[Opening DATA SECTION section]

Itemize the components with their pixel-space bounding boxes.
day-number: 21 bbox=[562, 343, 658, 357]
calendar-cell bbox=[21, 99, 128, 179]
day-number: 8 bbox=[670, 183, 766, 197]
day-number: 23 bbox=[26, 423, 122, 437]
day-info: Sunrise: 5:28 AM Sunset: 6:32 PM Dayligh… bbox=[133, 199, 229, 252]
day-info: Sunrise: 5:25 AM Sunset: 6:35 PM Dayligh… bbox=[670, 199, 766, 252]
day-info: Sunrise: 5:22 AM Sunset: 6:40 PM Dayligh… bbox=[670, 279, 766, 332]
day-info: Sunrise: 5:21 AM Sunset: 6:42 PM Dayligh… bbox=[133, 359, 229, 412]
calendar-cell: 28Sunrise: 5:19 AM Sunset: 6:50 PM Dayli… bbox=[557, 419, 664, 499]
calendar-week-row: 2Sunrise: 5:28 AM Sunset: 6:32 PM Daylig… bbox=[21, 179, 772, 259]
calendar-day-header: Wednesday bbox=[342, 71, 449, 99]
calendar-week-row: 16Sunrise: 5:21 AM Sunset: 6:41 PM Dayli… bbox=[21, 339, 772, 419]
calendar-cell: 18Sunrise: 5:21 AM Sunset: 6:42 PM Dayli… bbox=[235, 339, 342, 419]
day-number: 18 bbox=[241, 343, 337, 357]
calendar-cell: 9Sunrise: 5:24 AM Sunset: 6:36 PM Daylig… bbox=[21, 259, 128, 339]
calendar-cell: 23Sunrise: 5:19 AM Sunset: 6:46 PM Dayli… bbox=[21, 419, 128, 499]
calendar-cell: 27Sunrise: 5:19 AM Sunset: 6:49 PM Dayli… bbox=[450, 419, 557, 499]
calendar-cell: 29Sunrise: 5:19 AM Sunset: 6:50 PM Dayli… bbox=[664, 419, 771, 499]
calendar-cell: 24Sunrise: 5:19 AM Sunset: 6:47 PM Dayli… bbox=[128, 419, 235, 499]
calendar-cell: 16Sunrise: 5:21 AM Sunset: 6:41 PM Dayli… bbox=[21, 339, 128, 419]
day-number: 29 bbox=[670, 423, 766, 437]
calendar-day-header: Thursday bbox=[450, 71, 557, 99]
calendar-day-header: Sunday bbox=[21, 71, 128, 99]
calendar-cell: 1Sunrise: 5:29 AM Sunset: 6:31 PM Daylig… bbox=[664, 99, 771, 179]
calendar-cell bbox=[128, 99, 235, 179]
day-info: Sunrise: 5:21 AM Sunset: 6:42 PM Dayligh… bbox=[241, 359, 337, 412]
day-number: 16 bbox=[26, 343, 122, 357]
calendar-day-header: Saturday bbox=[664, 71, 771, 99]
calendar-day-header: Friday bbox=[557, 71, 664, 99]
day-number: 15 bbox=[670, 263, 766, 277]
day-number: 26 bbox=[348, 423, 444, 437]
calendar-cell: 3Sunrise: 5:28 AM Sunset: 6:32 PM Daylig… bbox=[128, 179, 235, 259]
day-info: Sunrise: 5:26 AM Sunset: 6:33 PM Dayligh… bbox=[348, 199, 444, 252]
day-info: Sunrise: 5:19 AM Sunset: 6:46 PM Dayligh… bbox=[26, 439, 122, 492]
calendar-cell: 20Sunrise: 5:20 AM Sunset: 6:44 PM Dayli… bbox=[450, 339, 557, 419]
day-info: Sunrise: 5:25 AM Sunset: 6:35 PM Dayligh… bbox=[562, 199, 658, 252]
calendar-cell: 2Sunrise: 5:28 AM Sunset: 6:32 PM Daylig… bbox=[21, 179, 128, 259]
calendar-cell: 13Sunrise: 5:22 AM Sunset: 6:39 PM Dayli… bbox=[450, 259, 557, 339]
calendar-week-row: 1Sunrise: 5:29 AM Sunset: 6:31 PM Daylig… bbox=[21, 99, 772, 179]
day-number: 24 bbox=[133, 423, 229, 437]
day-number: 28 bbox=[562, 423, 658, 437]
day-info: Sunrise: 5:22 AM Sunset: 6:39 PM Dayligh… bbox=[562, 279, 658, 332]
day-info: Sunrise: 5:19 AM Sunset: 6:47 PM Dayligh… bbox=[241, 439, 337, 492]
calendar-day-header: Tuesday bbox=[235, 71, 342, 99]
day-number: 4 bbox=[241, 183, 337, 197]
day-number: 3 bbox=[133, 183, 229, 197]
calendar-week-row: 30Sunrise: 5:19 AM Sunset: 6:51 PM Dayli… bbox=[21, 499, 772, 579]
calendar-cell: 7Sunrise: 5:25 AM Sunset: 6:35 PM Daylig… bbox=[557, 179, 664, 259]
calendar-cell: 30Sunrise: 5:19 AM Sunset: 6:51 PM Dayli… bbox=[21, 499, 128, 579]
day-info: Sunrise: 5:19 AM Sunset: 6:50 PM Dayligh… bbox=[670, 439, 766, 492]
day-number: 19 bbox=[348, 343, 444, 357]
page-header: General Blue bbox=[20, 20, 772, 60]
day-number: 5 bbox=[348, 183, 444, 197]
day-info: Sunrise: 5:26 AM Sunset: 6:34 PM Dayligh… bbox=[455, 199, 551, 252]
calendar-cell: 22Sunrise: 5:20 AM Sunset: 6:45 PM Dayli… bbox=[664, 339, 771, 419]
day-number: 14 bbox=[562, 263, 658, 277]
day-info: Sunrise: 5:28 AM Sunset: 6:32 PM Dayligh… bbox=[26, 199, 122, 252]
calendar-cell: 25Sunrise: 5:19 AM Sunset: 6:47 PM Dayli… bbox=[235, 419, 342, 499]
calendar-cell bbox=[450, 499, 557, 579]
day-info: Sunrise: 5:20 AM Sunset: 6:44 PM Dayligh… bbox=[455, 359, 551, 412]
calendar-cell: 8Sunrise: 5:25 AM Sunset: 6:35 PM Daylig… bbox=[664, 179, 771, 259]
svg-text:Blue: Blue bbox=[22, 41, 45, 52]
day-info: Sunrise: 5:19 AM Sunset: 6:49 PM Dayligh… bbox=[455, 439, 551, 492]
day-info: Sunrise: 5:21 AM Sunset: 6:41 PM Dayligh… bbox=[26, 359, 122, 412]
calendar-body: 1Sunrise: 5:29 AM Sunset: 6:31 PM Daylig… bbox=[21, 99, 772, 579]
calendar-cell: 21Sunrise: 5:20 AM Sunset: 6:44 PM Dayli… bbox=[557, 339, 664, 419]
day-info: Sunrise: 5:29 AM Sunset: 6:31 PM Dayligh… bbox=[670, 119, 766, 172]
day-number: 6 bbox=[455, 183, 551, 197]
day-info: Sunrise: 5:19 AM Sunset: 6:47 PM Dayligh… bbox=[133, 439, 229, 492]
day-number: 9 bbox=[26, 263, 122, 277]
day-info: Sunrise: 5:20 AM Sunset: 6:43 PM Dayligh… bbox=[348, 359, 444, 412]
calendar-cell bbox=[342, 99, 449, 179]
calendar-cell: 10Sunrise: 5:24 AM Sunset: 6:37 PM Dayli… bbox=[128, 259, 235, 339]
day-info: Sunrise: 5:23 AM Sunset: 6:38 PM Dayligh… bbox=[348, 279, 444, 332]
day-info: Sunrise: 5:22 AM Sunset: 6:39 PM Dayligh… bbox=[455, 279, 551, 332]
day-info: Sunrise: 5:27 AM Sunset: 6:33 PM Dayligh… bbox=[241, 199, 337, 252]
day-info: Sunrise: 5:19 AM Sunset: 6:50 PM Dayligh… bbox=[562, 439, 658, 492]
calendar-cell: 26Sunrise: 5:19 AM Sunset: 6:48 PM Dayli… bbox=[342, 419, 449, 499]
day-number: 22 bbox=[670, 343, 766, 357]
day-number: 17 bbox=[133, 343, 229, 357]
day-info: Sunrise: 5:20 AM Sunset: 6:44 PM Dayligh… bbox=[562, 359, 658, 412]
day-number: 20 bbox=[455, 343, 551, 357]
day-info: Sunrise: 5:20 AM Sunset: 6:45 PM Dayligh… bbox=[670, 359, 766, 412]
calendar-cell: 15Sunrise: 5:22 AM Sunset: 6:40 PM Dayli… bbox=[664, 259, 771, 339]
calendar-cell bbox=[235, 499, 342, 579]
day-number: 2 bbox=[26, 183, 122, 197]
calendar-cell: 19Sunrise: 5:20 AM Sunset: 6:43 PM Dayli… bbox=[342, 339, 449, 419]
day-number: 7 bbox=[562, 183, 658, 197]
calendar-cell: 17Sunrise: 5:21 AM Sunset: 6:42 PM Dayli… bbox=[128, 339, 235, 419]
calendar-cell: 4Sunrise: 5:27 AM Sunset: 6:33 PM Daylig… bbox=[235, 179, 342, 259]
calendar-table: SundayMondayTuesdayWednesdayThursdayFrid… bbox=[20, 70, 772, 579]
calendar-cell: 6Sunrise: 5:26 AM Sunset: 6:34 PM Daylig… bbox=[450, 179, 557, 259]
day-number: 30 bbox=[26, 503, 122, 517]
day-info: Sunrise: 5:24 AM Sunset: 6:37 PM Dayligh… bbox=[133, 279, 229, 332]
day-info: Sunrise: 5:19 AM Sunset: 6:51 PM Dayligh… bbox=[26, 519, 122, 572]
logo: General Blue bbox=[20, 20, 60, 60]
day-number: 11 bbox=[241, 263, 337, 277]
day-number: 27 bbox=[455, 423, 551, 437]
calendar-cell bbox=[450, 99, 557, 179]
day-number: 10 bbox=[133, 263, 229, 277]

[Closing DATA SECTION section]
[Opening DATA SECTION section]

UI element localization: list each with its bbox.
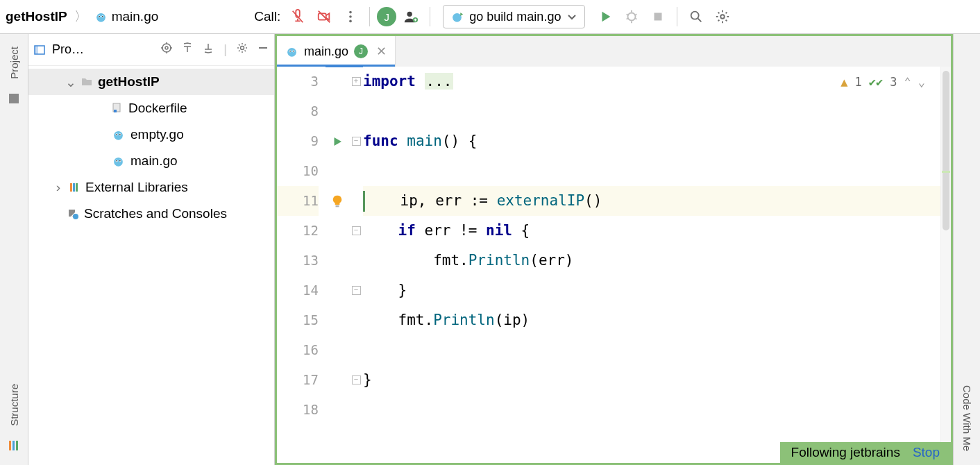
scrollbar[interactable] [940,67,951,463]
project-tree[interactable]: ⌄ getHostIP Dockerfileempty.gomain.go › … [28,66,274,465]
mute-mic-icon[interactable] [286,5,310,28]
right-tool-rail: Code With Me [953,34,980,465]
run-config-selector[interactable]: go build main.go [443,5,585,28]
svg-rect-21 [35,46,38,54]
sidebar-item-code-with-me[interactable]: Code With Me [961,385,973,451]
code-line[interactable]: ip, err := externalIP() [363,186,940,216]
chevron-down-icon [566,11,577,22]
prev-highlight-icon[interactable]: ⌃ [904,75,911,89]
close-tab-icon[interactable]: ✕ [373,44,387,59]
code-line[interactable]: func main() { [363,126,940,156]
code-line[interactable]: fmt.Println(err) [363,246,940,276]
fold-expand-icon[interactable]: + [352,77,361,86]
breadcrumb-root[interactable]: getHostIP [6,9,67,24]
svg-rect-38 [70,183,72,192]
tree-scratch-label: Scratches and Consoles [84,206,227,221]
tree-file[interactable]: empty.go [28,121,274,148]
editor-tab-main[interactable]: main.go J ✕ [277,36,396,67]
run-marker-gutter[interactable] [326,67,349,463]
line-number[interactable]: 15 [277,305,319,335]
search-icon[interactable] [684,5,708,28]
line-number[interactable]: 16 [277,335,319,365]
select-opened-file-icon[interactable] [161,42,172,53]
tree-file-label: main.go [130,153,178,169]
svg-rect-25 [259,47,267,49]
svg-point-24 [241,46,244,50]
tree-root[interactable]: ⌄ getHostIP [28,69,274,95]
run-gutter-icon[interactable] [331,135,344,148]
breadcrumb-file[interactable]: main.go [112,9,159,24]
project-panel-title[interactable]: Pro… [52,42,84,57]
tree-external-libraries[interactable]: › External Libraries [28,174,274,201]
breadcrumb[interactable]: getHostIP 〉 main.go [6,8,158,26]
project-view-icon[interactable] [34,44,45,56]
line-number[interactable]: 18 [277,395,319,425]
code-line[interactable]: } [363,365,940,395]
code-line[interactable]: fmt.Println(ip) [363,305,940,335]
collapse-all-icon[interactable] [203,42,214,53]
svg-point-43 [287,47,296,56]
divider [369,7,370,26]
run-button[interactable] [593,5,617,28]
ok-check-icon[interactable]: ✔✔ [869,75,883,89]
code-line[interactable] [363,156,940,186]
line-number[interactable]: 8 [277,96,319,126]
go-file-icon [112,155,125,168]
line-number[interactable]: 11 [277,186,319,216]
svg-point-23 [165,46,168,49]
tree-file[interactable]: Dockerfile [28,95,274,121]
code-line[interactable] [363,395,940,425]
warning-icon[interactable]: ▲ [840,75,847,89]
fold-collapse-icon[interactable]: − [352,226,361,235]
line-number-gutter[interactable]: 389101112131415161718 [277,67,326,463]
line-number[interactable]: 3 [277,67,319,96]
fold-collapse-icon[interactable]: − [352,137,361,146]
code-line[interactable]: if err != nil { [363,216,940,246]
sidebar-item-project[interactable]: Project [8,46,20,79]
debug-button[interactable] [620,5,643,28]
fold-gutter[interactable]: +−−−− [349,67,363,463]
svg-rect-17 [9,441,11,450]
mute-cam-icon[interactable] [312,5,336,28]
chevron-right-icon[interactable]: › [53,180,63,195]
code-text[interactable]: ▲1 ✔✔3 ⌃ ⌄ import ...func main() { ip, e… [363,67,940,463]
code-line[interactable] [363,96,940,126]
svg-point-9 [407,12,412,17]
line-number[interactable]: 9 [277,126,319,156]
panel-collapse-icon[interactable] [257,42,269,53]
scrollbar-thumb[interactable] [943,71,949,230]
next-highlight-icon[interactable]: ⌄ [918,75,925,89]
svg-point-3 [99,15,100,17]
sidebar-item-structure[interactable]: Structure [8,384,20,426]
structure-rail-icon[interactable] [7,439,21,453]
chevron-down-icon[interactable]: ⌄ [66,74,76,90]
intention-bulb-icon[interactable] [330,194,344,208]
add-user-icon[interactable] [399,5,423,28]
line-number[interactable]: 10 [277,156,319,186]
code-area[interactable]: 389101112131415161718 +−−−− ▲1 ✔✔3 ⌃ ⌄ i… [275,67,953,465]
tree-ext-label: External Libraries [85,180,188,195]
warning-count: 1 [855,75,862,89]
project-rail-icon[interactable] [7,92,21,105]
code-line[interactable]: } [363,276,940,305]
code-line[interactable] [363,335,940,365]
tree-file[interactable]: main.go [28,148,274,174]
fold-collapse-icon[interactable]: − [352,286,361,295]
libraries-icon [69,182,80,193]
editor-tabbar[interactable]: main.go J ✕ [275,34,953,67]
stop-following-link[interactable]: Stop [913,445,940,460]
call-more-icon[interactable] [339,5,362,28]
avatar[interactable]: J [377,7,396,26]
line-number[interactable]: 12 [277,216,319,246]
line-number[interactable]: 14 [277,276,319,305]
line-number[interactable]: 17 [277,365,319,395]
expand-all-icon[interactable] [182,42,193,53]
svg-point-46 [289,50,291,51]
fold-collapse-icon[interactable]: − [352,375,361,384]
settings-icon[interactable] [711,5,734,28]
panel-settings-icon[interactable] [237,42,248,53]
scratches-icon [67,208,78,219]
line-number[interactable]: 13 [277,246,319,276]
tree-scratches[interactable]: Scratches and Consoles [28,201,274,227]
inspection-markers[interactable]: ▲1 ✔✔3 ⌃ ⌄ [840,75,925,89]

[Closing DATA SECTION section]

→ **AIM OF THE EXERCISE**:
Using the entries above, say how many lines contain the string "getHostIP"; the number is the full reply.

→ **EXPECTED ANSWER**:
4